# Exp((-i*pi)/4) = ?

by Bacat
Tags: complex, exponential, numerical, rotation, rounding
 P: 151 Not really homework, but part of a homework problem I am working on. I know that $$e^{i\pi}+1=0$$ (Euler's Identity) And also that $$e^{i \pi} = e^{-i \pi}$$ But I'm having trouble understanding $$e^{\frac{-i \pi}{4}}$$ In the complex plane this is a clockwise rotation around the origin of $$\frac{\pi}{2}$$ radians. But I think it should reduce to some real constant which I am having trouble finding.
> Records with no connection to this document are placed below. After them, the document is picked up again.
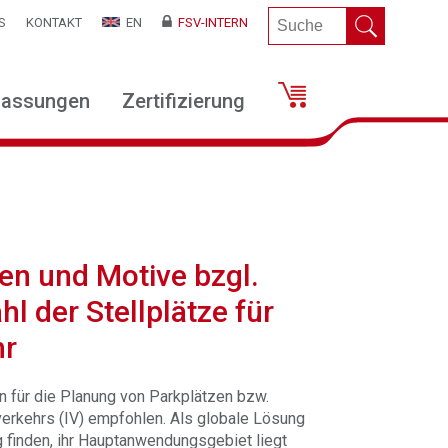
S
KONTAKT
EN
FSV-INTERN
lassungen
Zertifizierung
en und Motive bzgl.
l der Stellplätze für
hr
 für die Planung von Parkplätzen bzw.
verkehrs (IV) empfohlen. Als globale Lösung
 finden, ihr Hauptanwendungsgebiet liegt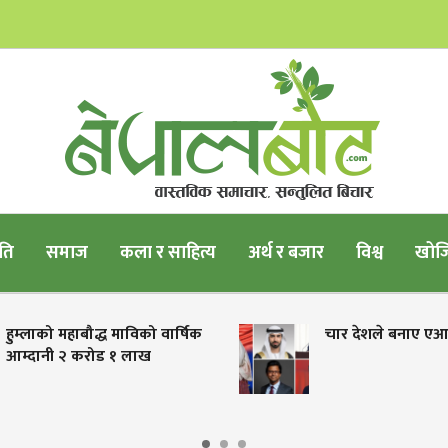
ति
समाज
कला र साहित्य
अर्थ र बजार
विश्व
खोजि
को महाबौद्ध माविको वार्षिक
चार देशले बनाए एआई मन्त्री
नी २ करोड १ लाख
In Mathematica, I get two different answers... $$N[e^{\frac{-i \pi}{4}}] = 0.707107 - 0.707107 i$$ This implies that $$e^{\frac{-i \pi}{4}} = \frac{1}{\sqrt{2}}(1-i)$$ which seems wrong to me. The other answer given is: Simplify$$[e^{\frac{-i \pi}{4}}] = -(-1)^{\frac{3}{4}}$$ But this reduces to 1, which I believe is probably the correct answer. Is the first result just spurious rounding? Can I just write the following identity as true? $$e^{\frac{-i \pi}{4}} = 1$$
 HW Helper Sci Advisor Thanks P: 24,460 e^(-i*pi/4) isn't 1 by a long shot. e^(i*x) is cos(x)+i*sin(x). e^(-i*pi/4)=cos(-pi/4)+i*sin(-pi/4). Both of your Mathematica answers are correct. In fact they are the same (after rounding). And (-1)^(3/4) is NOT 1. Or -1 either.
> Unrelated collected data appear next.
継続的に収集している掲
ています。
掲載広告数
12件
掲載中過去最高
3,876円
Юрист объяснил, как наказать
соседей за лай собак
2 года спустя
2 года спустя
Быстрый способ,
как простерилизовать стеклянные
 P: 1,106 Eh the first answer looks correct to me, since .707 is around sqrt(2)/2. You do know the Euler's formula, which is where those identities are usually derived from right?
Mentor
P: 19,762

## Exp((-i*pi)/4) = ?

 Quote by Bacat Not really homework, but part of a homework problem I am working on. I know that $$e^{i\pi}+1=0$$ (Euler's Identity) And also that $$e^{i \pi} = e^{-i \pi}$$ But I'm having trouble understanding $$e^{\frac{-i \pi}{4}}$$ In the complex plane this is a clockwise rotation around the origin of $$\frac{\pi}{2}$$ radians.
No, the rotation is by $$\frac{\pi}{4}$$ radians. Was the 2 in the denominator a typo?
 Quote by Bacat But I think it should reduce to some real constant which I am having trouble finding.
Why would you think that? Just because $$e^{-i \pi}$$ is a real constant, doesn't mean that the other one is also a real constant.
 Quote by Bacat In Mathematica, I get two different answers... $$N[e^{\frac{-i \pi}{4}}] = 0.707107 - 0.707107 i$$ This implies that $$e^{\frac{-i \pi}{4}} = \frac{1}{\sqrt{2}}(1-i)$$ which seems wrong to me.
These are two representations of the same complex number. The first is an approximation and the second is exact.
 Quote by Bacat The other answer given is: Simplify$$[e^{\frac{-i \pi}{4}}] = -(-1)^{\frac{3}{4}}$$
I am not familiar with Mathematica, so I don't know the difference between the N command and the Simplify command.
 Quote by Bacat But this reduces to 1, which I believe is probably the correct answer.
No it doesn't, and 1 is not the correct answer. Let's look at -(-1)3/4 a little more closely. Before the final sign change, you have (-1) to the 3/4 power. That is the same as -1 cubed (still -1), which we take the 4th root of. This is not a real number, since there is no real number that when squared, and then squared again, yields a negative number. The final step is to change the sign of this (nonreal) number, which still doesn't give us 1, as you claimed.
 Quote by Bacat Is the first result just spurious rounding? Can I just write the following identity as true? $$e^{\frac{-i \pi}{4}} = 1$$
Absolutely not.
 P: 151 Thanks Mark44 and all. This makes a lot more sense to me now.